Clean up and simplify rpkic privilege-dropping code. All sudo voodoo

is now handled in the outermost script, before rpki.rpkic is even
loaded; rpki.rpkic just assumes that euid and ruid have been set up
correctly and swaps them temporarily when it needs to do file I/O.

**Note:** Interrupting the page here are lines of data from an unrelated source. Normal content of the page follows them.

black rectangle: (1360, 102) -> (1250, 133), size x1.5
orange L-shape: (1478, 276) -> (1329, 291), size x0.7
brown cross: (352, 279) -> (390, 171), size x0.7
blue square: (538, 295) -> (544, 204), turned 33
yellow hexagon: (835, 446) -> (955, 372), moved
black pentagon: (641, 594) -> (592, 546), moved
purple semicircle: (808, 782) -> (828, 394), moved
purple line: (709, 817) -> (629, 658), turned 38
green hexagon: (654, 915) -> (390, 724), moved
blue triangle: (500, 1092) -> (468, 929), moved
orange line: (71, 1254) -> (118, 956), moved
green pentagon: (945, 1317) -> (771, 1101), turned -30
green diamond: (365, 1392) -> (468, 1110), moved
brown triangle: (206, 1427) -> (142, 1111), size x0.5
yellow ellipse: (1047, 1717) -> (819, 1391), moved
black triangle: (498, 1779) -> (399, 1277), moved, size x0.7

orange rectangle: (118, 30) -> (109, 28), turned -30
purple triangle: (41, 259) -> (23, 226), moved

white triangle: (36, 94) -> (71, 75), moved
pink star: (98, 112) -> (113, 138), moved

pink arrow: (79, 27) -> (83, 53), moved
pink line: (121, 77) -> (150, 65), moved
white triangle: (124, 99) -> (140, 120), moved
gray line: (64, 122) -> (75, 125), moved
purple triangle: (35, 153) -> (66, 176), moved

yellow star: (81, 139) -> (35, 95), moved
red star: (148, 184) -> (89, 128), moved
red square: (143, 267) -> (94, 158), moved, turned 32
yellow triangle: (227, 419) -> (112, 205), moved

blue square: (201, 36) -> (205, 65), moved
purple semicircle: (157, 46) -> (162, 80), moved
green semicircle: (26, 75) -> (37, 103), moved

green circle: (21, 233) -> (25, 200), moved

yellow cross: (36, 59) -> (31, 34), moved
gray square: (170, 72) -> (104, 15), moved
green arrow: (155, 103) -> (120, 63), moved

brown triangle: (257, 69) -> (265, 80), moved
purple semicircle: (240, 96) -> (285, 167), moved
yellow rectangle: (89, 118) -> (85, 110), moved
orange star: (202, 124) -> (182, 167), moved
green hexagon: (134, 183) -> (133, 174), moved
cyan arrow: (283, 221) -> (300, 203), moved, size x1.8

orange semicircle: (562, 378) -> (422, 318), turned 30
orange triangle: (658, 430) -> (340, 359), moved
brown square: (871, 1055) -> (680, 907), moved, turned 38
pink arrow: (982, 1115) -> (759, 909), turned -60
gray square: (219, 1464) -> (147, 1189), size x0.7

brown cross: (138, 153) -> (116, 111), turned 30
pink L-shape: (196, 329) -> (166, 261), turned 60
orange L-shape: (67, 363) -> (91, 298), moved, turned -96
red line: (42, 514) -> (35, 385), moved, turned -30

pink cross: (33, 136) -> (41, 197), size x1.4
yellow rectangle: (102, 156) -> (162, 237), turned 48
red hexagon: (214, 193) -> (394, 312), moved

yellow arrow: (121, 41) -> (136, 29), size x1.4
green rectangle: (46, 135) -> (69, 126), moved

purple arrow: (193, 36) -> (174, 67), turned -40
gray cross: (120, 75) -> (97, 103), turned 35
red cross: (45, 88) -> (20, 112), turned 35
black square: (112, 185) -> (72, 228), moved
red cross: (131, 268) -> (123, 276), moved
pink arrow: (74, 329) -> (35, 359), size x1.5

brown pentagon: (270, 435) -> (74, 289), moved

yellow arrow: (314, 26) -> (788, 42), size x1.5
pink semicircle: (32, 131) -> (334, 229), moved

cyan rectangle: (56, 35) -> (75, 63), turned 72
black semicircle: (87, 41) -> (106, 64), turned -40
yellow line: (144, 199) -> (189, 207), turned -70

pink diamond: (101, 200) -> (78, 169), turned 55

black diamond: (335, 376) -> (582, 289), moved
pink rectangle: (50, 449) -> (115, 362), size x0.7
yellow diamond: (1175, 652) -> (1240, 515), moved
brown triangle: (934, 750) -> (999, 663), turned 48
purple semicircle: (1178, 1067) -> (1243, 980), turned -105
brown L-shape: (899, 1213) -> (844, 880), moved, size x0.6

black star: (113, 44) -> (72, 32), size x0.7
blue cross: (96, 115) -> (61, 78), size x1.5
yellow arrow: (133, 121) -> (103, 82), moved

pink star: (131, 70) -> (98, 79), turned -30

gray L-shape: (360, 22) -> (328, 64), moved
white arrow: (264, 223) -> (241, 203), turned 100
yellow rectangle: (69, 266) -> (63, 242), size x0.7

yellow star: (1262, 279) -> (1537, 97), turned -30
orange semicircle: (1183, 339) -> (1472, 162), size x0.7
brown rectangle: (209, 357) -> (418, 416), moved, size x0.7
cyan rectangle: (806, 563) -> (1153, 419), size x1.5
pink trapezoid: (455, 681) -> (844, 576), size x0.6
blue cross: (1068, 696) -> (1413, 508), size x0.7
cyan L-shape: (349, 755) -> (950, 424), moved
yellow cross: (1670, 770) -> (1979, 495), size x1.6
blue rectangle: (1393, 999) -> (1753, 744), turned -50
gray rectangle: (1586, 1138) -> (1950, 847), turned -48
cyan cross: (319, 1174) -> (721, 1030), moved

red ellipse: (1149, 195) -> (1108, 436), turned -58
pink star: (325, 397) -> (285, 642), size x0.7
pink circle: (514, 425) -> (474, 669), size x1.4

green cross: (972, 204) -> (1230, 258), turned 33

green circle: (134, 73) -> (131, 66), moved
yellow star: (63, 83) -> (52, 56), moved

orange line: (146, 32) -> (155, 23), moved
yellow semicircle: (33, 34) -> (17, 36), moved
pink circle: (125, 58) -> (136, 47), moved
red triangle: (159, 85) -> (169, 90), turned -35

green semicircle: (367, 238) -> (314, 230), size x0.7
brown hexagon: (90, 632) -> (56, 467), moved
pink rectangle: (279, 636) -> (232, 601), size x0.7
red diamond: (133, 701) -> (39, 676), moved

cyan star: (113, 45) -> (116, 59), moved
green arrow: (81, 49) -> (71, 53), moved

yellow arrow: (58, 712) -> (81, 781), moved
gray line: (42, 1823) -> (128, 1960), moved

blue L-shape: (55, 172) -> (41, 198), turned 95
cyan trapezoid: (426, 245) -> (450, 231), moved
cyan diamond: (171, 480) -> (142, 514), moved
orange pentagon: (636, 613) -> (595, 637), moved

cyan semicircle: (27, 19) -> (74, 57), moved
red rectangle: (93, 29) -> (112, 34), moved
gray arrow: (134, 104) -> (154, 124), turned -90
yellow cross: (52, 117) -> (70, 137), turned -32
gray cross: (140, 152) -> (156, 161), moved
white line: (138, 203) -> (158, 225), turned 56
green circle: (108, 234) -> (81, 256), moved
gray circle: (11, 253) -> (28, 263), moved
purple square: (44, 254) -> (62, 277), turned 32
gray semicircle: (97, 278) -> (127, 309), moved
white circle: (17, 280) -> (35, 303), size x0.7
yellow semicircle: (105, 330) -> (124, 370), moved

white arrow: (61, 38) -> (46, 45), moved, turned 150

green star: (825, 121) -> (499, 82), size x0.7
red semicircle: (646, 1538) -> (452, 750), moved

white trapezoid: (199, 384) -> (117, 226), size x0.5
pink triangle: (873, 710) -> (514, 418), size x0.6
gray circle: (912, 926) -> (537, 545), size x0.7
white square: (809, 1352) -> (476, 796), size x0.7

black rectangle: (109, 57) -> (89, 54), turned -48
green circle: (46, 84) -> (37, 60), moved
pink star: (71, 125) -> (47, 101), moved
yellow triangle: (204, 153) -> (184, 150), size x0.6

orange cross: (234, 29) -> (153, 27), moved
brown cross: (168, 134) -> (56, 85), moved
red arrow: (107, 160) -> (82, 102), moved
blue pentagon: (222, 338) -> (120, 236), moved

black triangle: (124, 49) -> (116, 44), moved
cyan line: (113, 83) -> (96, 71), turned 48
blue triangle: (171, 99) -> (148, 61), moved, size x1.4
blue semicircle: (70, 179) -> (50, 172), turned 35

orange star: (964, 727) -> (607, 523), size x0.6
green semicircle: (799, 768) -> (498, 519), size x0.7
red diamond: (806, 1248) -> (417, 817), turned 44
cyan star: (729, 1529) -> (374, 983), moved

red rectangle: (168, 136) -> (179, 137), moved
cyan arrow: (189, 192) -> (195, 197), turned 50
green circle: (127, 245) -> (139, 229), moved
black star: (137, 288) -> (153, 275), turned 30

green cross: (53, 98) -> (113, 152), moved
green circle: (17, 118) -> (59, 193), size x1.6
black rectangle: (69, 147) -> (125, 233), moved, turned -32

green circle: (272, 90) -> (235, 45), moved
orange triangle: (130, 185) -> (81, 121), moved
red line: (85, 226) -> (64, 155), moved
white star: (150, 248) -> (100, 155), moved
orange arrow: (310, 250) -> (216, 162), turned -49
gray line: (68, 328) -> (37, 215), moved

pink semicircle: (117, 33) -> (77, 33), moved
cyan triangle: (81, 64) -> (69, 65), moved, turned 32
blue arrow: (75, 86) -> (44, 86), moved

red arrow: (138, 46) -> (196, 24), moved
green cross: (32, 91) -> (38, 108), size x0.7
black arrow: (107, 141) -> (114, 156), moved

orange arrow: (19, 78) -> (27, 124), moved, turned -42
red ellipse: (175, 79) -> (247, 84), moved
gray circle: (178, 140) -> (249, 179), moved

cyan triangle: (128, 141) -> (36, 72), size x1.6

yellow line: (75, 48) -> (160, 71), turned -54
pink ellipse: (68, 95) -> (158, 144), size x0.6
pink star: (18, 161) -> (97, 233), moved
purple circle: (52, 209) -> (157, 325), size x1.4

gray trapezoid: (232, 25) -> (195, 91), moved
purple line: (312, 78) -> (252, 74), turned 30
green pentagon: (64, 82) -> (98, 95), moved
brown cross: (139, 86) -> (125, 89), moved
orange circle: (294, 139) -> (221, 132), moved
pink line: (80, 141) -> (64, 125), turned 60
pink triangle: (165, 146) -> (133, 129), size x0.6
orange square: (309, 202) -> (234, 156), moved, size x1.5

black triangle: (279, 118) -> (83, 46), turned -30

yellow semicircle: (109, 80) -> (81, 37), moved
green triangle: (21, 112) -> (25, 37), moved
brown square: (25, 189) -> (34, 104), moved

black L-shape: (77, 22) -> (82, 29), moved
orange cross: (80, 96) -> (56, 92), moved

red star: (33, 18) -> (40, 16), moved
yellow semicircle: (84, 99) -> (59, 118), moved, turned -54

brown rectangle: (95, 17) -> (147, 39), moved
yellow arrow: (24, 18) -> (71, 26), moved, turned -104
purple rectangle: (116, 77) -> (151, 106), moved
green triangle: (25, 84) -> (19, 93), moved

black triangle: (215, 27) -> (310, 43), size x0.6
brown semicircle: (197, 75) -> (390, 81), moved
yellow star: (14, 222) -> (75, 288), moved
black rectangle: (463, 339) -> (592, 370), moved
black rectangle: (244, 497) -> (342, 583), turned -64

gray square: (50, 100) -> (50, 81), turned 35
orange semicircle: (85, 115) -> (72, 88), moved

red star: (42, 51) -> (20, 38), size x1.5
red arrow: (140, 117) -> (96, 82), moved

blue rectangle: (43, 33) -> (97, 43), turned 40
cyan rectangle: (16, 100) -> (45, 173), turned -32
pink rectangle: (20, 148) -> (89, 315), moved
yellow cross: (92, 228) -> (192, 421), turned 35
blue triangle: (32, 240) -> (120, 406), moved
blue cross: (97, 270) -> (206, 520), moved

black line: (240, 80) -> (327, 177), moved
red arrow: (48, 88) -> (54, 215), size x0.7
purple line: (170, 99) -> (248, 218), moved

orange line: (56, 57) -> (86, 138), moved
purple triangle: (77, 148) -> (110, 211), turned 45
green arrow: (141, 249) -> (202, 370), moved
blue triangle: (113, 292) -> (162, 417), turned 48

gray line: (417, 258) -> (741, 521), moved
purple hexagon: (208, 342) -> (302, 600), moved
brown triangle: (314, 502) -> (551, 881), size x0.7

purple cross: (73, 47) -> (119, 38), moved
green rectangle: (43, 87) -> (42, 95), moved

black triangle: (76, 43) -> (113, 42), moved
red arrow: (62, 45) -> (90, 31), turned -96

svn path=/branches/tk705/; revision=6340

1 files changed, 0 insertions, 34 deletions

diff --git a/rpki/rpkic.py b/rpki/rpkic.py
index 4cba846c..a595fa2c 100644
--- a/rpki/rpkic.py
+++ b/rpki/rpkic.py
@@ -98,9 +98,6 @@ class main(Cmd):
     argsubparsers = full_argparser.add_subparsers(title = "Commands", metavar = "")
 
     def __init__(self):
-
-        self.drop_privs()
-
         Cmd.__init__(self)
         os.environ["TZ"] = "UTC"
         time.tzset()
@@ -138,37 +135,6 @@ class main(Cmd):
         else:
             args.func(self, args)
 
-
-    def drop_privs(self):
-        """
-        Initialize UID swapping and drop unneeded privs.
-
-        Any error here we don't understand is dangerous and therefore fatal.
-        """
-
-        try:
-
-            try:
-                os.setgid(int(os.environ["SUDO_GID"]))
-            except KeyError:
-                pass
-
-            try:
-                uid = int(os.environ["SUDO_UID"])
-            except KeyError:
-                uid = os.getuid()
-
-            try:
-                os.setreuid(uid, pwd.getpwnam(rpki.autoconf.RPKI_USER).pw_uid)
-            except KeyError:
-                # This is normal when testing uninstalled code, but warn user just in case
-                print "Warning: User \"{}\" not found, not dropping privileges".format(rpki.autoconf.RPKI_USER)
-            except OSError as e:
-                sys.exit("Couldn't drop privs to user {}: {!s}".format(rpki.autoconf.RPKI_USER, e))
-
-        except Exception as e:
-            sys.exit("Fatal error trying to drop privs: {!s}".format(e))
-
     def read_history(self):
         """
         UID-swapping wrapper for parent .read_history() method.